_Action item:_ Starting at the line that contains "сотрудники СибИАЦ и СибЭР." and stopping at the line that contains "Početkom agresije na", restate each line of the records below exactly. Omit the pictures.

_Source information:_
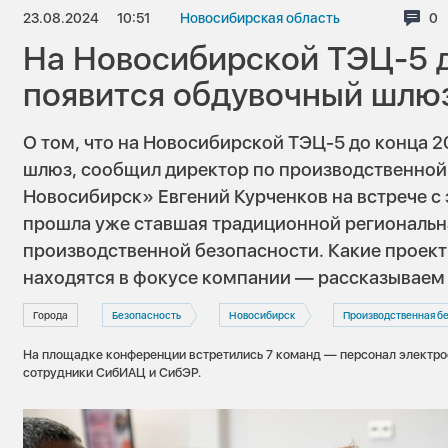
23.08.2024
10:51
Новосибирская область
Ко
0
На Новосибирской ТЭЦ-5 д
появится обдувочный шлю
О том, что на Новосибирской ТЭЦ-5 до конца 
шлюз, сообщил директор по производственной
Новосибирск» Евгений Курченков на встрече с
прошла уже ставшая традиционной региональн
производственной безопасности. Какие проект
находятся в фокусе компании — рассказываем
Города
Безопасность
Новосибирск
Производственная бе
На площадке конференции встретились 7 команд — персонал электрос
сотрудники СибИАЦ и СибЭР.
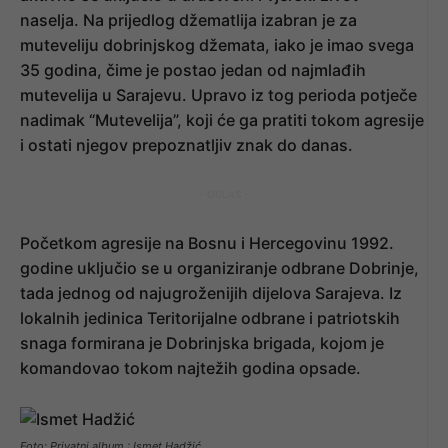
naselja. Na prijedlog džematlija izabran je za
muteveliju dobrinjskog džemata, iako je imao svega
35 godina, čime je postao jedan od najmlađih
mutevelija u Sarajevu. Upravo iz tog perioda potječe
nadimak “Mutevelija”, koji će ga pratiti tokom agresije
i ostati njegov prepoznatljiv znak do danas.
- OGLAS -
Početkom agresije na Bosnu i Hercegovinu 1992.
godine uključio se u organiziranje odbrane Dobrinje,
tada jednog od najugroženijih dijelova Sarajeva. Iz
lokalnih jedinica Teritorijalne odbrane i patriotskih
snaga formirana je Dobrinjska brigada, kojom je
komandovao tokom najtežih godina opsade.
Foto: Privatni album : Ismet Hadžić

--

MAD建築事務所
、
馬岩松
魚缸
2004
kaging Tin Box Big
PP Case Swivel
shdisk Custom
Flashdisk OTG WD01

_Response:_
сотрудники СибИАЦ и СибЭР.
naselja. Na prijedlog džematlija izabran je za
muteveliju dobrinjskog džemata, iako je imao svega
35 godina, čime je postao jedan od najmlađih
mutevelija u Sarajevu. Upravo iz tog perioda potječe
nadimak “Mutevelija”, koji će ga pratiti tokom agresije
i ostati njegov prepoznatljiv znak do danas.
- OGLAS -
Početkom agresije na Bosnu i Hercegovinu 1992.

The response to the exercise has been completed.